*WHAT THE TASK ASKS*: Find every line in the data that contains the word "giornalismo". Return each of those lines.

━━━ INFORMATION SHOWN

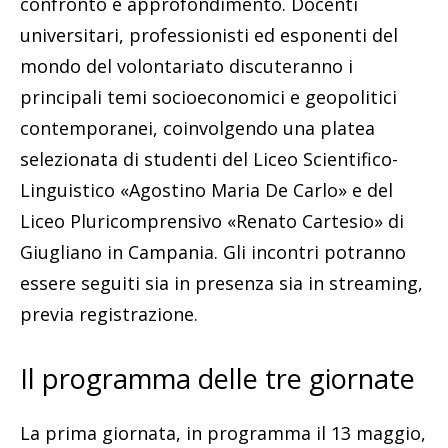
confronto e approfondimento. Docenti
universitari, professionisti ed esponenti del
mondo del volontariato discuteranno i
principali temi socioeconomici e geopolitici
contemporanei, coinvolgendo una platea
selezionata di studenti del Liceo Scientifico-
Linguistico «Agostino Maria De Carlo» e del
Liceo Pluricomprensivo «Renato Cartesio» di
Giugliano in Campania. Gli incontri potranno
essere seguiti sia in presenza sia in streaming,
previa registrazione.
Il programma delle tre giornate
La prima giornata, in programma il 13 maggio,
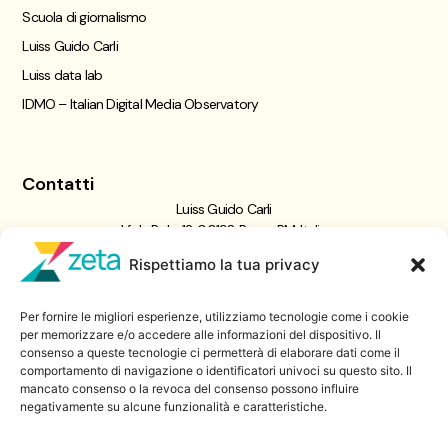
Scuola di giornalismo
Luiss Guido Carli
Luiss data lab
IDMO – Italian Digital Media Observatory
Contatti
Luiss Guido Carli
Viale Pola, 12, 00198 Roma RM, Italia
giornalismo@luiss.it
Rispettiamo la tua privacy
06 8522 5358
Per fornire le migliori esperienze, utilizziamo tecnologie come i cookie
Iscriviti a
per memorizzare e/o accedere alle informazioni del dispositivo. Il
consenso a queste tecnologie ci permetterà di elaborare dati come il
Zeta Data Lab
comportamento di navigazione o identificatori univoci su questo sito. Il
Iscriviti alla nostra newsletter
mancato consenso o la revoca del consenso possono influire
negativamente su alcune funzionalità e caratteristiche.
Iscriviti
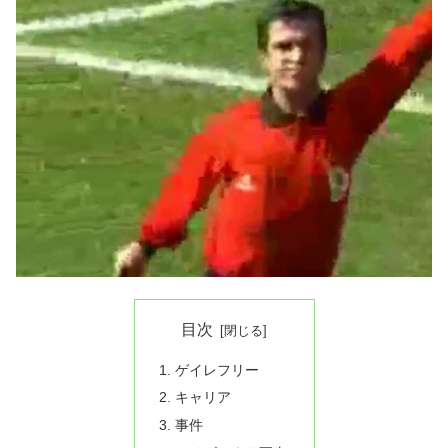
目次
ゲイレフリー
キャリア
事件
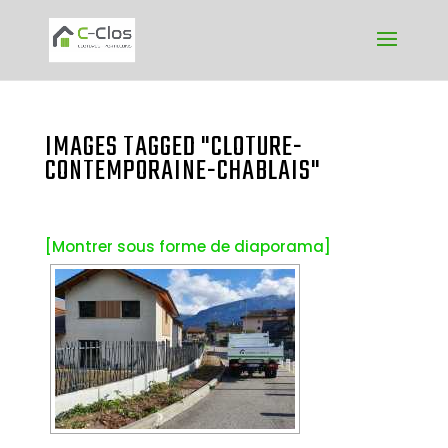
IMAGES TAGGED "CLOTURE-
CONTEMPORAINE-CHABLAIS"
[Montrer sous forme de diaporama]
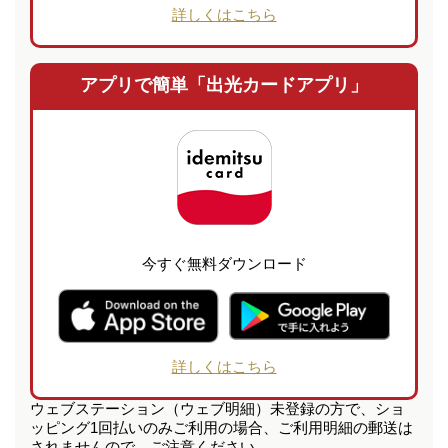
詳しくはこちら
アプリで簡単「出光カードアプリ」
今すぐ無料ダウンロード
詳しくはこちら
ウェブステーション（ウェブ明細）未登録の方で、ショ
ッピング1回払いのみご利用の場合、ご利用明細の郵送は
されませんので、ご注意ください。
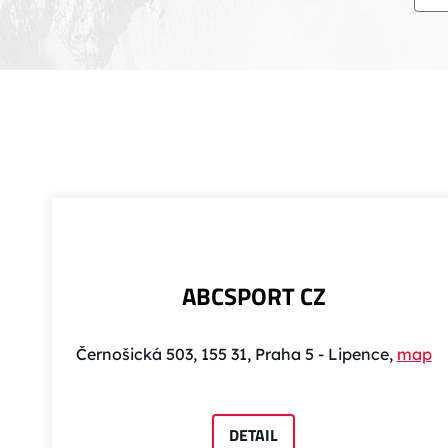
ABCSPORT CZ
Černošická 503, 155 31, Praha 5 - Lipence,
map
DETAIL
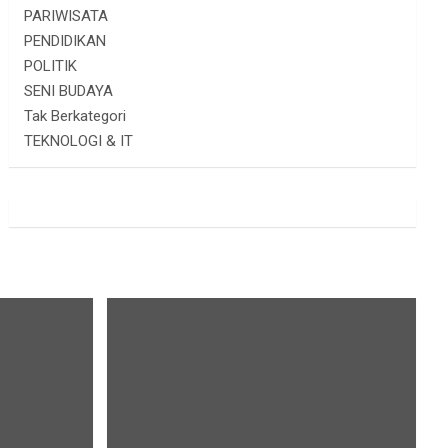
PARIWISATA
PENDIDIKAN
POLITIK
SENI BUDAYA
Tak Berkategori
TEKNOLOGI & IT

━━━━━━

*RESPONSE TO THE EXERCISE*:
Scuola di giornalismo
giornalismo@luiss.it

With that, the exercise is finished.